Jusqu’à la mort de Jean-Baptiste, Jésus était considéré par les foules comme un guérisseur et un prophète annonçant un Royaume des cieux un peu lointain, donc relativement inoffensif. Mais avec la mort de Jean tout a changé : désigné par ce dernier comme Messie d’Israël, Jésus n’allait-il pas, ne devait-il pas, suivre la route ainsi tracée : rétablir Israël dans sa souveraineté politique et religieuse ? Voilà ce que les foules attendaient – y compris les disciples – et que les autorités établies, anciens, grands prêtres et scribes commençaient à craindre. Devant le danger d’être pris pour un conquérant, Jésus s’est rapidement éloigné vers les territoires païens : Tyr et Sidon, Césarée-de-Philippe – c’est-à-dire Panéas, la ville du dieu Pan. C’est là, aux portes des enfers, où l’homme totalement déboussolé se livrait sans frein à ses pulsions les plus débridées, que Pierre avait confessé la foi : « Tu es le Christ, le Fils du Dieu Vivant ! » Et Jésus y avait vu l’œuvre de son Père dans le cœur de Pierre : « Tu es Pierre, et sur cette Pierre, je bâtirai mon Église, et la puissance de la mort ne l’emportera pas sur elle ! »
 
Jésus considère donc qu’en Pierre, il a désormais touché un point solide : il peut maintenant remplir sa mission qu’il expose ouvertement : monter à Jérusalem. Pour lui, cela suppose non seulement d’entrer en conflit avec les autorités, mais surtout d’avoir à mourir avant de ressusciter. Pierre n’a retenu qu’un point : « mourir ». « Souffrir », c’est le lot commun de tous les prophètes qui sont poussés par l’Esprit de Dieu à proclamer des paroles qui dérangent, donc c’est normal. « Ressusciter », il ne sait pas vraiment ce que c’est, mais avant d’y arriver « mourir » est une étape inacceptable pour le Messie de Dieu, pour le Fils du Dieu vivant ! : « Dieu t’en garde, Seigneur ! Cela ne t’arrivera pas ! »
 
Ici, trois remarques sont nécessaires. La première est que, quand un homme est bénéficiaire d’une grâce forcément immense de la part de Dieu, comme l’a été Pierre confessant la foi, il est immédiatement victime d’un coup de fourche en retour de la part du démon, pour le ramener sur terre. Ce n’est pas parce qu’on a reçu une grâce qu’on est devenu un ange. Ici la chute de Pierre est lourde, qualifié de « satan » par Jésus… Un peu de réalisme et d’humilité sont nécessaires.

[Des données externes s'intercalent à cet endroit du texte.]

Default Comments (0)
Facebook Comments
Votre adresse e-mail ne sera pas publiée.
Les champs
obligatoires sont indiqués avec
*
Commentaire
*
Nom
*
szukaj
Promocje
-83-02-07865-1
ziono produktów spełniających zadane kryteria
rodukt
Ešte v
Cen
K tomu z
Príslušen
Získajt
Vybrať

La seconde remarque est que Jésus répond à Pierre comme justement il avait répondu à Satan lors de ses tentations au désert. Le diable s’est servi de Pierre pour tenter Jésus à nouveau : le faire renoncer à sa mission divine en réduisant celle-ci à un projet purement humain.

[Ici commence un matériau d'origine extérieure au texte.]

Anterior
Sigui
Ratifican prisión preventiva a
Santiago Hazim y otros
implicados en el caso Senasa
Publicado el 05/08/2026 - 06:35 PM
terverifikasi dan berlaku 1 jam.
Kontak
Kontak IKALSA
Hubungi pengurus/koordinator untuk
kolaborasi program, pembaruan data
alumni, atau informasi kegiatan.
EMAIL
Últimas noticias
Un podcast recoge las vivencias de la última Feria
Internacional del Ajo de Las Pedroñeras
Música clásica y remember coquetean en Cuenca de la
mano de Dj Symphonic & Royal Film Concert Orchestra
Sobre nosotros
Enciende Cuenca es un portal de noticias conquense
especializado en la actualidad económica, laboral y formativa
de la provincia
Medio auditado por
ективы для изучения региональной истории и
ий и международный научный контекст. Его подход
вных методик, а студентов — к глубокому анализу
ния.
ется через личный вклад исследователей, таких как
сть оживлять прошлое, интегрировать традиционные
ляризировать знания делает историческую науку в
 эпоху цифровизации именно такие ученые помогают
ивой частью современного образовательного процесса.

Car, troisième remarque, et c’est le point le plus important : en parlant de Jérusalem, Jésus certes désigne la ville judéenne de Jérusalem où se situe le Temple, mais son regard voit plus loin : il voit la Jérusalem céleste où réside son Père dans sa gloire. Là est Jérusalem. Et c’est pourquoi il faut passer par la mort et ressusciter pour y accéder.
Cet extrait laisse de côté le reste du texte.